• Your task: State the number of lines in the records underneath where the word "Clichy" turns up, and say nothing else.

+--

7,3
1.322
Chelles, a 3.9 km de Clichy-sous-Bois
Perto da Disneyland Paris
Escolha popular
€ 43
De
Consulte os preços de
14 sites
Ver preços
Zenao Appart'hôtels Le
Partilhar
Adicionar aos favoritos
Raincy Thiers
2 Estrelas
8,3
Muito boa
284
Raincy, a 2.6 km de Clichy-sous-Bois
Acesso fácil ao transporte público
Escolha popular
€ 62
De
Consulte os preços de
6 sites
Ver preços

+--

• Result: 2